I grunted in response, not trusting myself to speak.

Sebastian was different. He was Lucian’s only legitimate son, the crown prince, but he’d never looked down on us.

Never treated us like the mistakes, the half-breeds, the bastards everyone else at court saw.

If anything, he’d protected us when we were kids, getting us out of punishments when he could and sneaking us apology treats when he couldn’t.

But not even a visit with Seb could make a summons from our sperm donor palatable.

“You know,” Zane leaned forward, “we could just not go.”

“Ignore a direct, personal summons from the vampire king,” I deadpanned. “Z, you may want to high-five death today, but I don’t.”

Even if we did skip out, Lucian would find us in the end. He always did. And then everything got worse.

“Let’s just get it over with,” Cas muttered, staring out the window at the pink and gold sky.

I turned the key, and the engine roared to life.

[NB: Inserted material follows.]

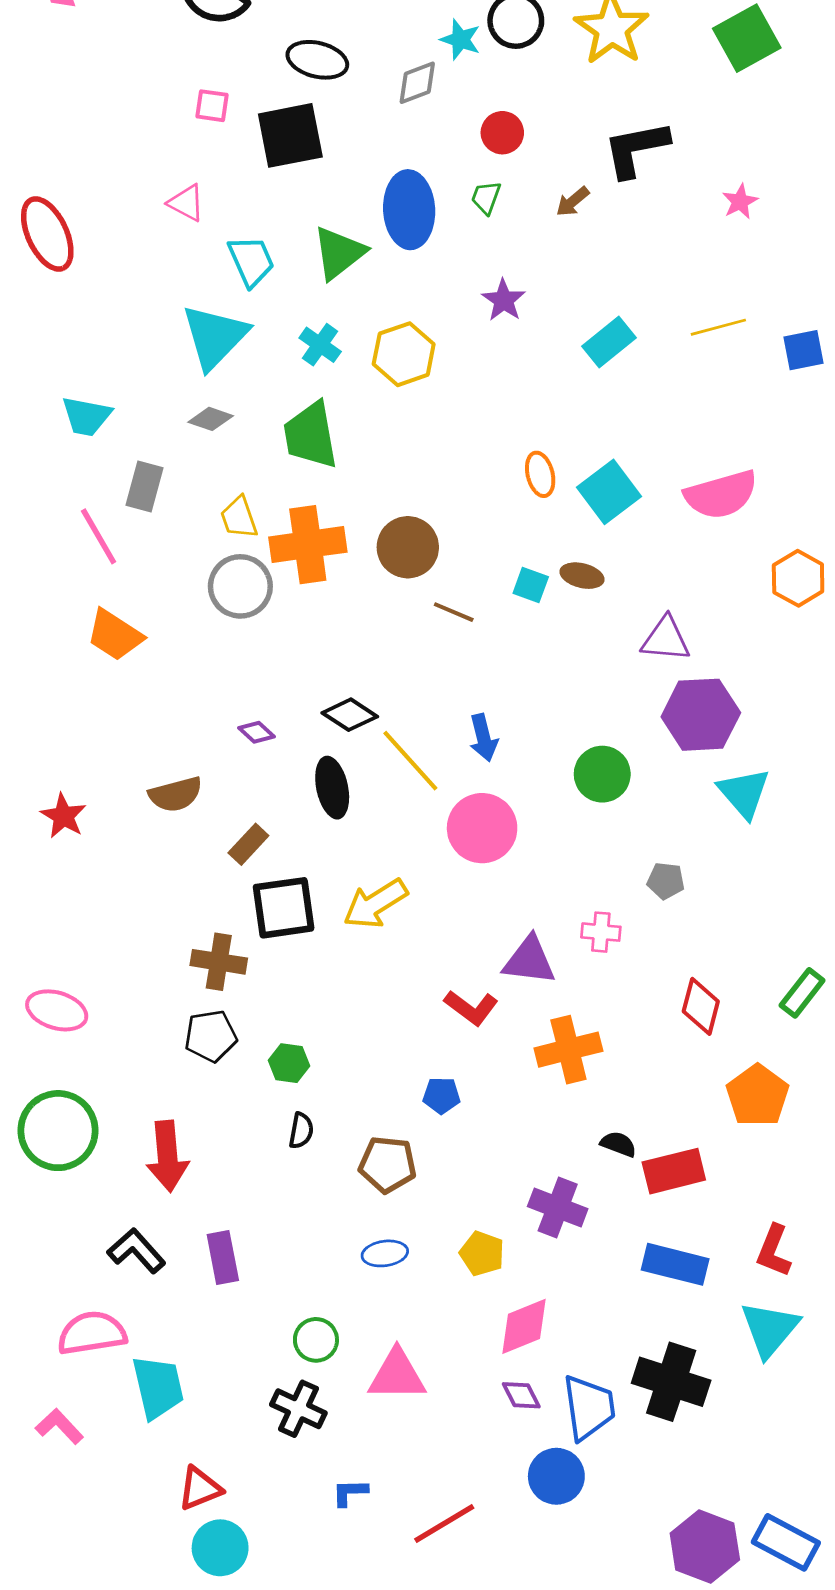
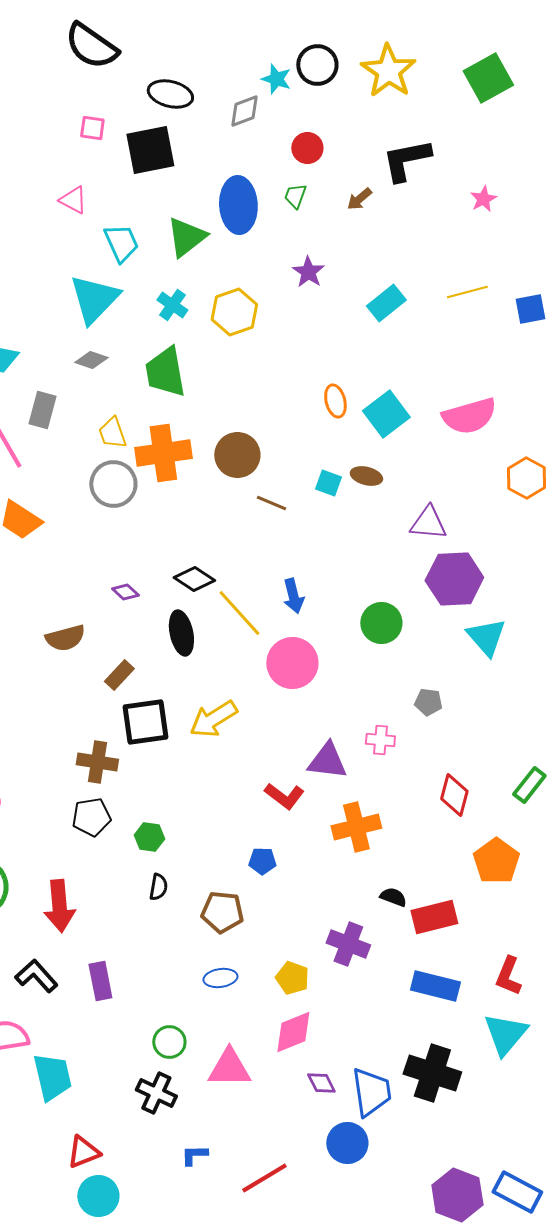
pink diamond: (524, 1326) -> (293, 1032), moved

Something cold and determined settled in my chest, a hardness I recognized all too well.

Whatever Lucian wanted, whatever new use he’d found for us, I’d protect my brothers.

Cas had always been the shield, the wall, the one who took the hits so Z and I didn’t have to, but I wasn’t that soft little boy anymore.

I’d become the earthquake no one could survive, and Lucian would have to go through me before he ever hurt them again.

I pulled away from the curb with more force than necessary, tires screeching slightly on the pavement. Beside me, Cas tensed in disapproval, but only handed me two slices folded together. Pepperoni, mushroom, and onion. My favorite, dammit.

“Mahalo,” I grunted as I one-handed it.

“Just wanted you to enjoy your last meal, baby bro!” Zane crowed from the back seat.

Baby bro. I rolled my eyes. I was exactly four weeks younger than him, and nine weeks younger than Cas, yet that’s what they both called me. Moon-damned brats.

When Zane keyed up his road-trip playlist, Cas and I groaned in sync. I made it through three Disney villain songs before I crushed his phone on verse three of “Be Prepared.”